Take the data below. Output it exactly from its first line through the line containing "The height and width of the screenshot is (2368, 733).".
# # # # # # #
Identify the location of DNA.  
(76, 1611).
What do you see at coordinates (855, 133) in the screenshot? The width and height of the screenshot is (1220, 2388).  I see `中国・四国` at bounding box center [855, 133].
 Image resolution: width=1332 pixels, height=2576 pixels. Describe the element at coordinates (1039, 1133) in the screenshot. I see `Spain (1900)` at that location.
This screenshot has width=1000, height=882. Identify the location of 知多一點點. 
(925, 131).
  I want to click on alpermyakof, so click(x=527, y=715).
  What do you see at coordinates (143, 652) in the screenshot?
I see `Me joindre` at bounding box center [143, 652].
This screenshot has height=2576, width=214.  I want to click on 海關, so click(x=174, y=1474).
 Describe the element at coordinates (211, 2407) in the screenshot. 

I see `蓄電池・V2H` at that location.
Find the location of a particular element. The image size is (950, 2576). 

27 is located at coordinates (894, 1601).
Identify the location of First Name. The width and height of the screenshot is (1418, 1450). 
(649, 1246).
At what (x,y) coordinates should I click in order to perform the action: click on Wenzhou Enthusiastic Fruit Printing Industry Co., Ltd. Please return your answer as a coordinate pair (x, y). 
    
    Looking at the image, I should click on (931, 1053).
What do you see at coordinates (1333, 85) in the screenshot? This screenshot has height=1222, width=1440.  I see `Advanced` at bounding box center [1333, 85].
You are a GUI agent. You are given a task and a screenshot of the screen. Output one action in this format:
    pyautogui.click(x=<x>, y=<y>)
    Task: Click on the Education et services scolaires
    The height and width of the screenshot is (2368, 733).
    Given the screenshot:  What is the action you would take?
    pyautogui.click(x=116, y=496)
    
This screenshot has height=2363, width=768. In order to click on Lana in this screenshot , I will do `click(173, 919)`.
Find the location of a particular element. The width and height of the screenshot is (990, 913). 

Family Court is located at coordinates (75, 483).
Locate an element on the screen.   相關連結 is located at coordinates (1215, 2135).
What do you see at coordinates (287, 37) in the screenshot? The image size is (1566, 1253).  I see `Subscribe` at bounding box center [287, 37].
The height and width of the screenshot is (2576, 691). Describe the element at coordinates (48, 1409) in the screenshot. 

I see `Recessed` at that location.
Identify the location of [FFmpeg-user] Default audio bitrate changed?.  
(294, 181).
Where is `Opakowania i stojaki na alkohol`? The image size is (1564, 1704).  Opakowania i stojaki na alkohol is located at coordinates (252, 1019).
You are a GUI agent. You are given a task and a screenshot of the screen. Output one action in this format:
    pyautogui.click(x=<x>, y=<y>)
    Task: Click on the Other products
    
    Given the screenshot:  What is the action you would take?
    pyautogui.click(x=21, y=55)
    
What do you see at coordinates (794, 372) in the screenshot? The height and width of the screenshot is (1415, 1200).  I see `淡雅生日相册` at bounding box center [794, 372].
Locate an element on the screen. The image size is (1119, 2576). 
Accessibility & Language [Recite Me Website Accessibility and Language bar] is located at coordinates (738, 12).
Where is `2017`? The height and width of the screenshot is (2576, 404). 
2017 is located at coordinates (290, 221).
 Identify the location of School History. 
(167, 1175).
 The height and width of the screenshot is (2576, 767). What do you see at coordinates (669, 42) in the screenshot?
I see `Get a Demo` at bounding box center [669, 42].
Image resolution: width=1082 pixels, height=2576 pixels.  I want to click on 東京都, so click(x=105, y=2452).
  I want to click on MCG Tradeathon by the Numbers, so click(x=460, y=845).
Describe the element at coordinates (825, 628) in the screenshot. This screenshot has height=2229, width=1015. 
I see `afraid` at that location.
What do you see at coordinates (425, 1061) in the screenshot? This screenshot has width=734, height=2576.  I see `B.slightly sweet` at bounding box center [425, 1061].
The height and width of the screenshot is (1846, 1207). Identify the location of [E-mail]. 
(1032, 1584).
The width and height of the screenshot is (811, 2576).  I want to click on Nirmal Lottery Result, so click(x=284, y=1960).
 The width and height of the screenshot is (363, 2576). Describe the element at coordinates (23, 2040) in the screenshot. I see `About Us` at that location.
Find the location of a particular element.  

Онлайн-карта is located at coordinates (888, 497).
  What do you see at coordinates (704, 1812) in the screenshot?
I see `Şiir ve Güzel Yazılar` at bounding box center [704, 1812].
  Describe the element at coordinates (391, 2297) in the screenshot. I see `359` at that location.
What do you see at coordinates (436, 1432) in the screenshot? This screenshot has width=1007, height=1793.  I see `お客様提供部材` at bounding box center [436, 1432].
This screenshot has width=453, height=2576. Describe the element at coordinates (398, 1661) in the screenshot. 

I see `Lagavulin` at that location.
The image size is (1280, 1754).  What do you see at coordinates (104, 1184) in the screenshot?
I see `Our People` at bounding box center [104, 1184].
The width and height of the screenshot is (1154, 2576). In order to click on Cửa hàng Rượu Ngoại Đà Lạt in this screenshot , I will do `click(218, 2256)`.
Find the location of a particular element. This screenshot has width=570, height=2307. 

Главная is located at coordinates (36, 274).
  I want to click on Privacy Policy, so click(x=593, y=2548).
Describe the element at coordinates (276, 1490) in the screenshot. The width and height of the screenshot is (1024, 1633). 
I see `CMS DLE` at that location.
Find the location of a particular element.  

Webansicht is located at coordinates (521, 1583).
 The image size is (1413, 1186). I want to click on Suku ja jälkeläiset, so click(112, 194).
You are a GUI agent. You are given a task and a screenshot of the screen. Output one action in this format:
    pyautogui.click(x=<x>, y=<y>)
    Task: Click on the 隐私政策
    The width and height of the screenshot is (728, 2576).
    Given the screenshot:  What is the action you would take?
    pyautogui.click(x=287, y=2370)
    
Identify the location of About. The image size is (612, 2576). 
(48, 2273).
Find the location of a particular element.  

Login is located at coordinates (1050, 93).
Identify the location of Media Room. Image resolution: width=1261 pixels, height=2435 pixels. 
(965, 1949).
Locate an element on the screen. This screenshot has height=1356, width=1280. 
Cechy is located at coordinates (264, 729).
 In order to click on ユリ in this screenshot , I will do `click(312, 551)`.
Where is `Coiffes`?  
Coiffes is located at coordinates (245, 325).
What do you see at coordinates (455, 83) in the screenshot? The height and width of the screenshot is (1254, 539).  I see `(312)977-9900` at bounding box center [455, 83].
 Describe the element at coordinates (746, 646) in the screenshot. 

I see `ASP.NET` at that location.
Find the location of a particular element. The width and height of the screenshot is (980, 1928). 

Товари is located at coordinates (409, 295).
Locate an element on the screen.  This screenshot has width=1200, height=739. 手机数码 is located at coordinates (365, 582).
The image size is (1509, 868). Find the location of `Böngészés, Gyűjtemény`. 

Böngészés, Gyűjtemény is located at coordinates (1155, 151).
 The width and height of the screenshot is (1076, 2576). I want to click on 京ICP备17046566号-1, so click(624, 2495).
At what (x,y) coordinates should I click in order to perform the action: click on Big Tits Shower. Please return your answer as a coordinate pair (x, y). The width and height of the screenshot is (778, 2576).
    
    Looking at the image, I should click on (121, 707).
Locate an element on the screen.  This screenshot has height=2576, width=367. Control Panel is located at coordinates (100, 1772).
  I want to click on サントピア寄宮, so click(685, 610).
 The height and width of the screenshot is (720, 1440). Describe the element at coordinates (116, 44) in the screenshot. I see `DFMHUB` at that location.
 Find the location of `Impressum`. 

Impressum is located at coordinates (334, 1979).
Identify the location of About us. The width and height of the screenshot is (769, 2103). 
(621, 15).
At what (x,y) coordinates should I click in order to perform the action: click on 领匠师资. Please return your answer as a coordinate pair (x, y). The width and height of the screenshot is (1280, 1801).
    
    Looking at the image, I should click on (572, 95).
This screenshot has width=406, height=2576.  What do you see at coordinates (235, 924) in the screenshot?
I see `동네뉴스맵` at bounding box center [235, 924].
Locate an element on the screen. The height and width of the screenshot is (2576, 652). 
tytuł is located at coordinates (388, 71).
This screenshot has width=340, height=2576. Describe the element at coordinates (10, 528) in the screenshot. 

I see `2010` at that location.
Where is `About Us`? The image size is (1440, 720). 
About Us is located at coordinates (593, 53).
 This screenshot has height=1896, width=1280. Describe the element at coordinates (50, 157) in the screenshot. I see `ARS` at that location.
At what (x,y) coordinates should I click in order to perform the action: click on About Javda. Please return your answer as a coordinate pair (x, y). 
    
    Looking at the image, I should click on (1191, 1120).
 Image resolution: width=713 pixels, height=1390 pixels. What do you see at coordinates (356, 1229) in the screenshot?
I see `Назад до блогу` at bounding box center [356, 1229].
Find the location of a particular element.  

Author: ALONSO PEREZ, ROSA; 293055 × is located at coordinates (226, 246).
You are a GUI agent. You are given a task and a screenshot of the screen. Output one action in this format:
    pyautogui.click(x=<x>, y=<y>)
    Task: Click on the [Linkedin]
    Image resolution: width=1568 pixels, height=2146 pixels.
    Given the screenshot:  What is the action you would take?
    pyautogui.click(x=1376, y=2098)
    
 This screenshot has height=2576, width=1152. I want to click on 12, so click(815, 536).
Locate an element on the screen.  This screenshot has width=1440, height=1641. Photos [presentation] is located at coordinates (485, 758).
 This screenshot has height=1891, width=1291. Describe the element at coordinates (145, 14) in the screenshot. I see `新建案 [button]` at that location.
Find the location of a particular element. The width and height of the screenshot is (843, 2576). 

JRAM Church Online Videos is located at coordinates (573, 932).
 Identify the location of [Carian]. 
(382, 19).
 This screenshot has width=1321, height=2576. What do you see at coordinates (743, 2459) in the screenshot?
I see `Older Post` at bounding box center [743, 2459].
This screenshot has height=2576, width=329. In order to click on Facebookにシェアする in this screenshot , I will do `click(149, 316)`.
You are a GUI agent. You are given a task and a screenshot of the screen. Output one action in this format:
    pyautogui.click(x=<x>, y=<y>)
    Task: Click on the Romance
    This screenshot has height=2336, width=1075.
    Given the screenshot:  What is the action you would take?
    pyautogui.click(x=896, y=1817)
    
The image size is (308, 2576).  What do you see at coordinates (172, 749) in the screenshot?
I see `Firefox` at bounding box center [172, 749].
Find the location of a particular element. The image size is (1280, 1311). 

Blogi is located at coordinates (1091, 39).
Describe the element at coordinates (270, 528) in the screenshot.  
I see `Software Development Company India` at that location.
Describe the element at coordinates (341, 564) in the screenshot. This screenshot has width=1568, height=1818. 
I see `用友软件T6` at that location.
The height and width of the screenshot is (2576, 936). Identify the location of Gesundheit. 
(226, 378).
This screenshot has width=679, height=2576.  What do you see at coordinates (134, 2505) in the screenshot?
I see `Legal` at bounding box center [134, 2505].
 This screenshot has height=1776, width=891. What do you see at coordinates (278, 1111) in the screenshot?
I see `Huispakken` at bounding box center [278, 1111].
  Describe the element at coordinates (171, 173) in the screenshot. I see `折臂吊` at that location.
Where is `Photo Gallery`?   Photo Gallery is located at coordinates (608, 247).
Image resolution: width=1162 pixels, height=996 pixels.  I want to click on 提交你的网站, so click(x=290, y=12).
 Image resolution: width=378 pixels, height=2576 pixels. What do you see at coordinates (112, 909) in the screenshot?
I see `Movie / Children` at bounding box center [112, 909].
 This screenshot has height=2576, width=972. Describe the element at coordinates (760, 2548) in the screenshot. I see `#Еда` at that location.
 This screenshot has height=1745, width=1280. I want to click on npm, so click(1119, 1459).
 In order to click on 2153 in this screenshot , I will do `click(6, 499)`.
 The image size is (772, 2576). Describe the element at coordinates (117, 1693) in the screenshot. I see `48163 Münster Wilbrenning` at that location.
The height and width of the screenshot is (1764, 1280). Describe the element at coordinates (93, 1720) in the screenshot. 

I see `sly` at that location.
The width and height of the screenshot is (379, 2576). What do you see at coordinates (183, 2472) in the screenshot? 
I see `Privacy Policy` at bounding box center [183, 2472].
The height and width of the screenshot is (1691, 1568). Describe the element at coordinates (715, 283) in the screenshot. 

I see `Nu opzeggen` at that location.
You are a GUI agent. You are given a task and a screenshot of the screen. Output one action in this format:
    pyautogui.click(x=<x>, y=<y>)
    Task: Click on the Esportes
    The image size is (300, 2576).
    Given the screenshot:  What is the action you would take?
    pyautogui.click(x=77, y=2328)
# # # # # # #
■ **Task output**:
Identify the location of DNA.  
(76, 1611).
What do you see at coordinates (855, 133) in the screenshot? The width and height of the screenshot is (1220, 2388).  I see `中国・四国` at bounding box center [855, 133].
 Image resolution: width=1332 pixels, height=2576 pixels. Describe the element at coordinates (1039, 1133) in the screenshot. I see `Spain (1900)` at that location.
This screenshot has width=1000, height=882. Identify the location of 知多一點點. 
(925, 131).
  I want to click on alpermyakof, so click(x=527, y=715).
  What do you see at coordinates (143, 652) in the screenshot?
I see `Me joindre` at bounding box center [143, 652].
This screenshot has height=2576, width=214.  I want to click on 海關, so click(x=174, y=1474).
 Describe the element at coordinates (211, 2407) in the screenshot. 

I see `蓄電池・V2H` at that location.
Find the location of a particular element. The image size is (950, 2576). 

27 is located at coordinates (894, 1601).
Identify the location of First Name. The width and height of the screenshot is (1418, 1450). 
(649, 1246).
At what (x,y) coordinates should I click in order to perform the action: click on Wenzhou Enthusiastic Fruit Printing Industry Co., Ltd. Please return your answer as a coordinate pair (x, y). 
    
    Looking at the image, I should click on (931, 1053).
What do you see at coordinates (1333, 85) in the screenshot? This screenshot has height=1222, width=1440.  I see `Advanced` at bounding box center [1333, 85].
You are a GUI agent. You are given a task and a screenshot of the screen. Output one action in this format:
    pyautogui.click(x=<x>, y=<y>)
    Task: Click on the Education et services scolaires
    The height and width of the screenshot is (2368, 733).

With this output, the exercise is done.